To do
For the entries below, count the lines containing "Shoes" and give only that number.
Supplied records Block Start
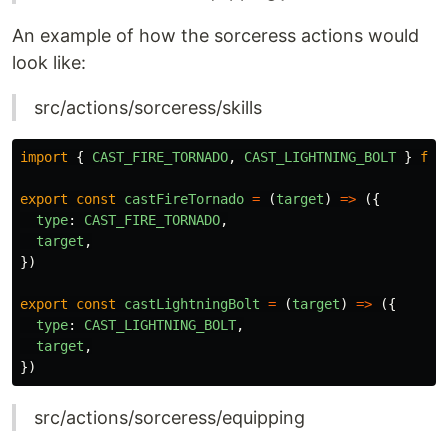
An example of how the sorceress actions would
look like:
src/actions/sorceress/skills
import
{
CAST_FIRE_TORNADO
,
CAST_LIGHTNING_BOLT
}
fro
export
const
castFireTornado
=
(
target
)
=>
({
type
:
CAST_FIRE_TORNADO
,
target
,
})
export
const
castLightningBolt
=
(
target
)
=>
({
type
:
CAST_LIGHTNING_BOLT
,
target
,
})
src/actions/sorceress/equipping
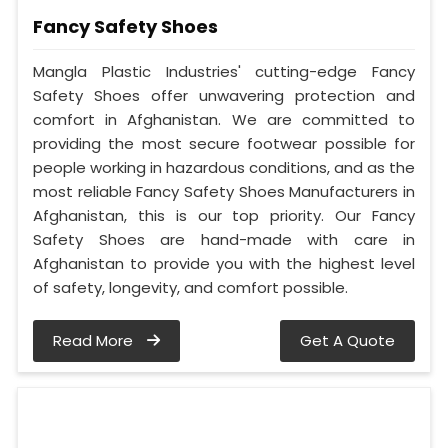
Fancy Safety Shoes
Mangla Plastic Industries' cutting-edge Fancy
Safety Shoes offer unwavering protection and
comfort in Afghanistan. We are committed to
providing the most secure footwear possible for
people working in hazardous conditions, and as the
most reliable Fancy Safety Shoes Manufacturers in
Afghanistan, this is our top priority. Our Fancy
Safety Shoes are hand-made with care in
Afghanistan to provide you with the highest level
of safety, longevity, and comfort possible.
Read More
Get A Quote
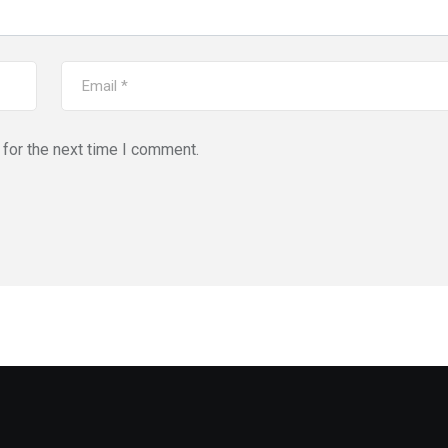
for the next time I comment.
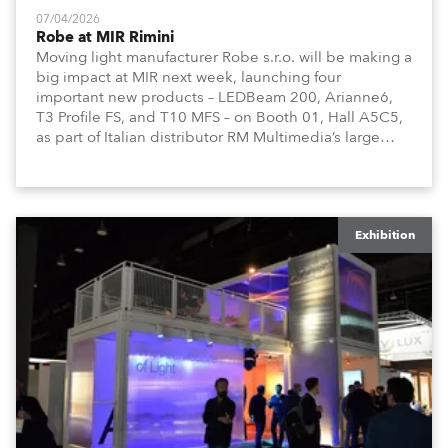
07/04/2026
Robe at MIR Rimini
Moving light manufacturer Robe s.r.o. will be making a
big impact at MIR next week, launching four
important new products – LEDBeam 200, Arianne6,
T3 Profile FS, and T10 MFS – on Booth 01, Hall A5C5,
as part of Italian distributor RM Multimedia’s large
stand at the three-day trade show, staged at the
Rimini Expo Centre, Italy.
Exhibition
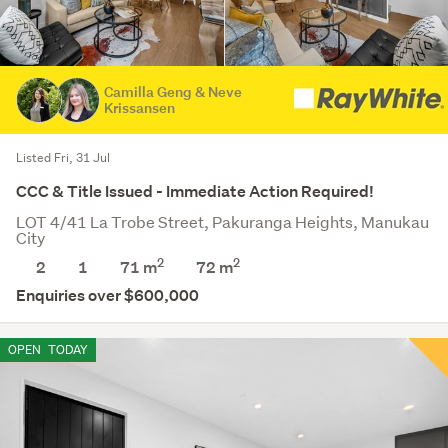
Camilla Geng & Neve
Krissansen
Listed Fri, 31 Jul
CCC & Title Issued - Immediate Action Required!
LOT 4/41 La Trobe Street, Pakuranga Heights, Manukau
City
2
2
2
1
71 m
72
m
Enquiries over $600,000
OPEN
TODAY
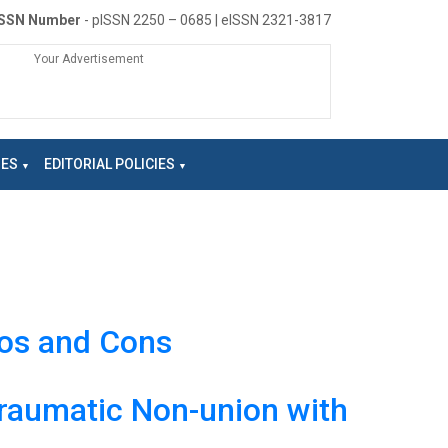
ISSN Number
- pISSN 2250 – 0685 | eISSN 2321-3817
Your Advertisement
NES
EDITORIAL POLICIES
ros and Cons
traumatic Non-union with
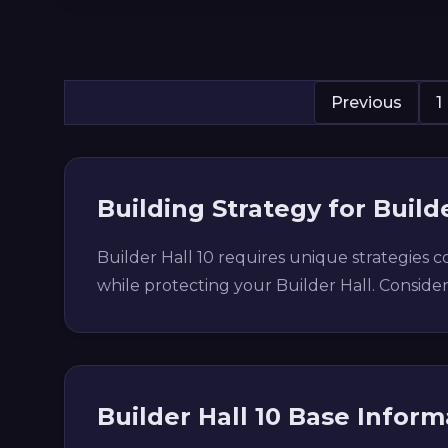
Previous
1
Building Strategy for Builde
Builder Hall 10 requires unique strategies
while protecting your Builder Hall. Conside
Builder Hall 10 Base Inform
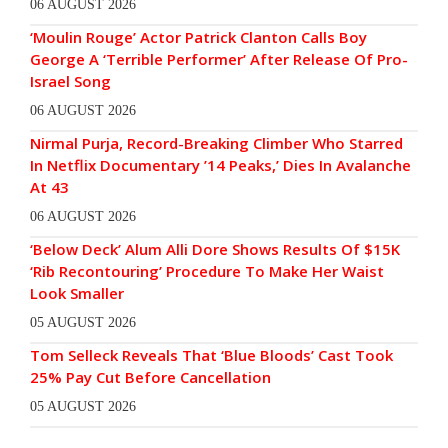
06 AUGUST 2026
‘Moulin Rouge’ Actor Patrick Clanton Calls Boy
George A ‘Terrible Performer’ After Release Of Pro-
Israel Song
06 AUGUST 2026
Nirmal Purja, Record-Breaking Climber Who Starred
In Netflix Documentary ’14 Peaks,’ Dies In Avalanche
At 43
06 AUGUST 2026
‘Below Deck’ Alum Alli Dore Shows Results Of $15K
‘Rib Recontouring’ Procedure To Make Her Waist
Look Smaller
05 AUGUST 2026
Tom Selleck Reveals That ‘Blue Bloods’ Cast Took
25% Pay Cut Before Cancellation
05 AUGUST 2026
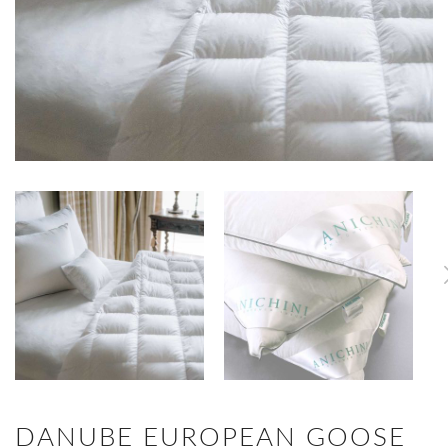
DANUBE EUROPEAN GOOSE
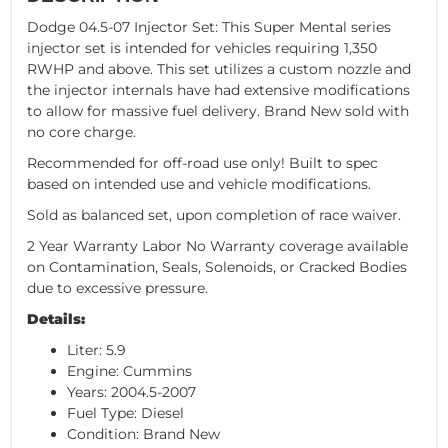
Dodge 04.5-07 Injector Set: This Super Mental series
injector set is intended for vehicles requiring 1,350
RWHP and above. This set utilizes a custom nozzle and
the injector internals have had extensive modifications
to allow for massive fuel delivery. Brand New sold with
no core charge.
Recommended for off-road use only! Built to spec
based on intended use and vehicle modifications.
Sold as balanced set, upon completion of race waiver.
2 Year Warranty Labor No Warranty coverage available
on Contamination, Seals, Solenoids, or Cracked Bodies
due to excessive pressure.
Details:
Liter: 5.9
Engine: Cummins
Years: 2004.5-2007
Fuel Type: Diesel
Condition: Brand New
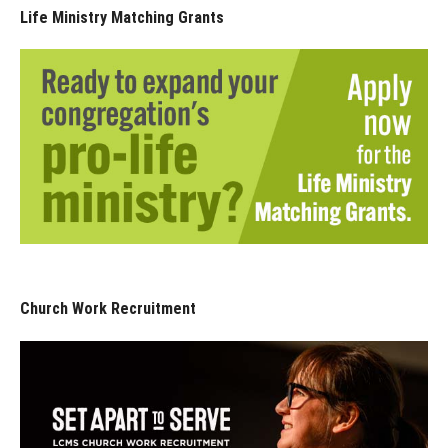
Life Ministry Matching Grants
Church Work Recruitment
Supplied records Block End
Task answer
4